Once we have done so, the squares on the perimeter adjacent to the 0 corner can only be reached by 2 squares from the inner layer:

0       A       B

C       X       Y

D       Z

At this point the perimeter is effectively a closed 1 dimensional loop, because any bomb will reduce 3 adjacent squares. Except for some weirdness near the corners - X can "hit" A,B,C,and D.
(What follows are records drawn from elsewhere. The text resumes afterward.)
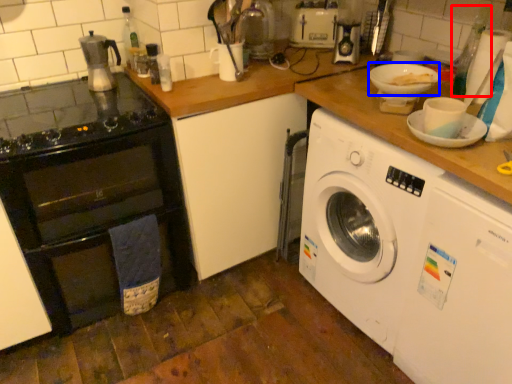 Question: Which of the following is the closest to the observer, bottle (highlighted by a red box) or basin (highlighted by a blue box)?

Choices:
 (A) bottle
 (B) basin

Answer: (B) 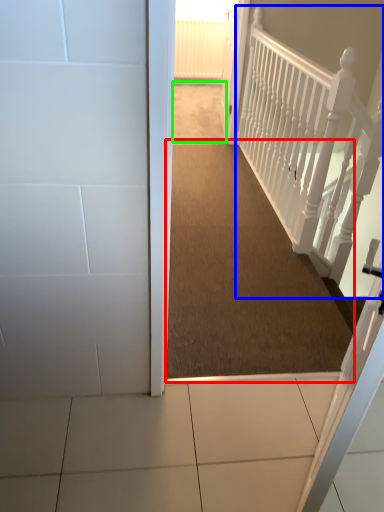 Question: Estimate the real-world distances between objects in this image. Which object is farther from corridor (highlighted by a red box), rail (highlighted by a blue box) or path (highlighted by a green box)?

Choices:
 (A) rail
 (B) path

Answer: (B) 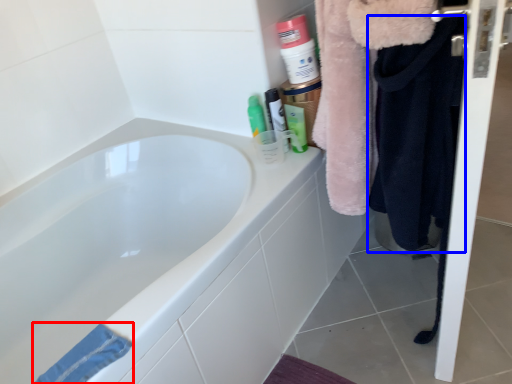 Question: Among these objects, which one is nearest to the camera, bath towel (highlighted by a red box) or clothing (highlighted by a blue box)?

Choices:
 (A) bath towel
 (B) clothing

Answer: (A) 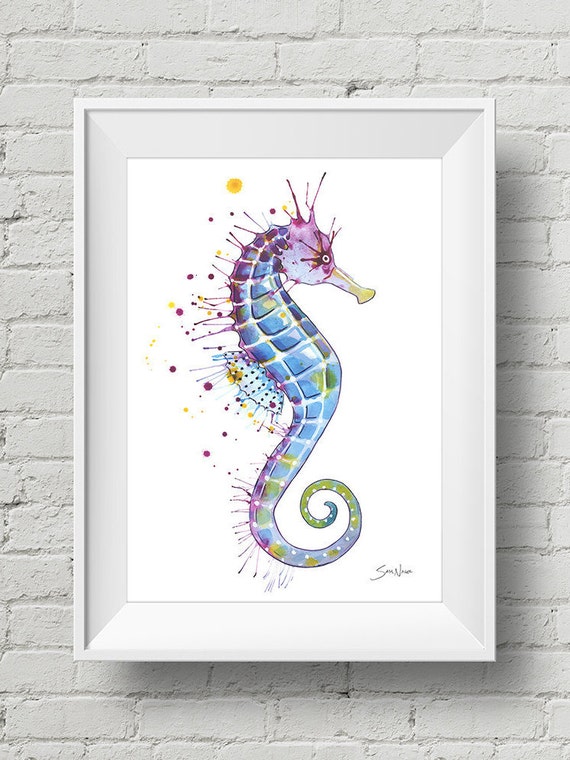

Now we can't use any blast radius tricks - the situation of each square is symmetric, except for the weird corners, and even there no blast radius is a subset of another. Note that if this were a line (as Colonel Panic discusses) instead of a closed loop the solution is trivial. The end points must be reduced to 0, and it never harms you to bomb the points adjacent to the end points, again because the blast radius is a superset. Once you have made your endpoint 0, you still have a new endpoint, so repeat (until the line is all 0).

So, if we can optimally reduce a single square in the layer to 0 we have an algorithm (because we have cut the loop and now have a straight line with endpoints). I believe bombing adjacent to the square with the lowest value (giving you 2 options) such that the highest value within 2 squares of that lowest value is the minimum possible (you may have to split your bombing to manage this) will be optimal but I don't (yet?) have a proof.